• **Task details**
Print the listing in its entirety and exactly, leaving out images.

• **Entries supplied**
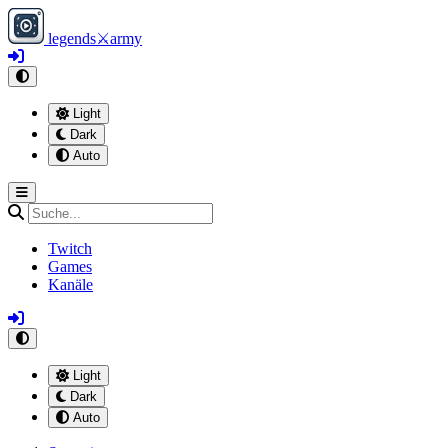
legends
⚔
army
Light
Dark
Auto
Twitch
Games
Kanäle
Light
Dark
Auto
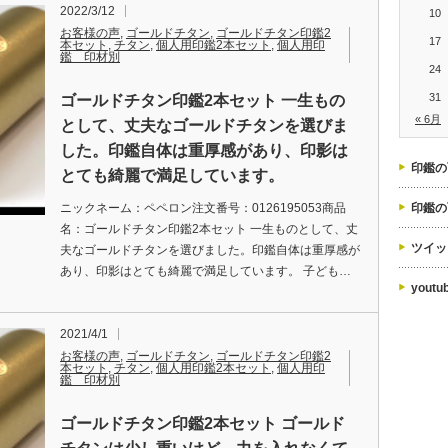
2022/3/12
10
お客様の声
,
ゴールドチタン
,
ゴールドチタン印鑑2
17
本セット
,
チタン
,
個人用印鑑2本セット
,
個人用印
鑑 印材別
24
31
ゴールドチタン印鑑2本セット 一生もの
« 6月
として、丈夫なゴールドチタンを選びま
した。印鑑自体は重厚感があり、印影は
印鑑の
とても綺麗で満足しています。
ニックネーム：ペペロン注文番号：0126195053商品
印鑑の
名：ゴールドチタン印鑑2本セット 一生ものとして、丈
ツイッ
夫なゴールドチタンを選びました。印鑑自体は重厚感が
あり、印影はとても綺麗で満足しています。 子ども…
yout
2021/4/1
お客様の声
,
ゴールドチタン
,
ゴールドチタン印鑑2
本セット
,
チタン
,
個人用印鑑2本セット
,
個人用印
鑑 印材別
ゴールドチタン印鑑2本セット ゴールド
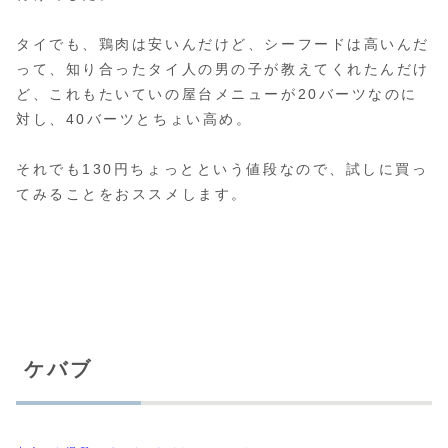
タイでも、鶏肉は安いんだけど、シーフードは高いんだ
って、知り合ったタイ人の男の子が教えてくれたんだけ
ど、これもたいていの屋台メニューが20バーツなのに
対し、40バーツとちょい高め。
それでも130円ちょっとという値段なので、試しに買っ
てみることをおススメします。
ケバブ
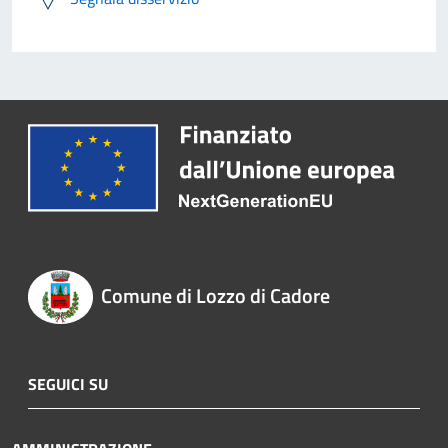
Comune di Lozzo di Cadore
SEGUICI SU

• **Answer to the problem**
legends
⚔
army
Light
Dark
Auto
Twitch
Games
Kanäle
Light
Dark
Auto
2022/3/12
10
お客様の声
,
ゴールドチタン
,
ゴールドチタン印鑑2
17
本セット
,
チタン
,
個人用印鑑2本セット
,
個人用印
鑑 印材別
24
31
ゴールドチタン印鑑2本セット 一生もの
« 6月
として、丈夫なゴールドチタンを選びま
した。印鑑自体は重厚感があり、印影は
印鑑の
とても綺麗で満足しています。
ニックネーム：ペペロン注文番号：0126195053商品
印鑑の
名：ゴールドチタン印鑑2本セット 一生ものとして、丈
ツイッ
夫なゴールドチタンを選びました。印鑑自体は重厚感が
あり、印影はとても綺麗で満足しています。 子ども…
yout
2021/4/1
お客様の声
,
ゴールドチタン
,
ゴールドチタン印鑑2
本セット
,
チタン
,
個人用印鑑2本セット
,
個人用印
鑑 印材別
ゴールドチタン印鑑2本セット ゴールド
タイでも、鶏肉は安いんだけど、シーフードは高いんだ
って、知り合ったタイ人の男の子が教えてくれたんだけ
ど、これもたいていの屋台メニューが20バーツなのに
対し、40バーツとちょい高め。
それでも130円ちょっとという値段なので、試しに買っ
てみることをおススメします。
ケバブ
Comune di Lozzo di Cadore
SEGUICI SU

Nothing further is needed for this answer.